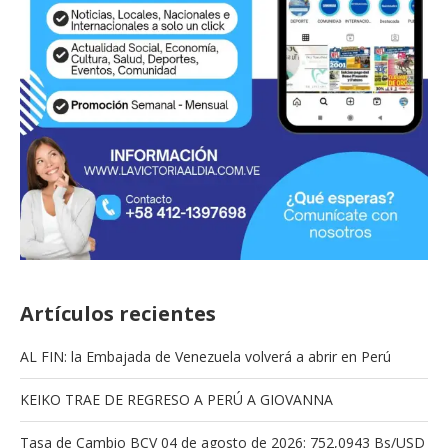
Artículos recientes
AL FIN: la Embajada de Venezuela volverá a abrir en Perú
KEIKO TRAE DE REGRESO A PERÚ A GIOVANNA
Tasa de Cambio BCV 04 de agosto de 2026: 752,0943 Bs/USD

------------------------------

▸ **Task brief**:
The response should be an exact copy of the lines from the one with "KEIKO TRAE DE REGRESO A PERÚ A GIOVANNA" through the end of the data, with no other text.

▸ **Solution to the exercise**:
KEIKO TRAE DE REGRESO A PERÚ A GIOVANNA
Tasa de Cambio BCV 04 de agosto de 2026: 752,0943 Bs/USD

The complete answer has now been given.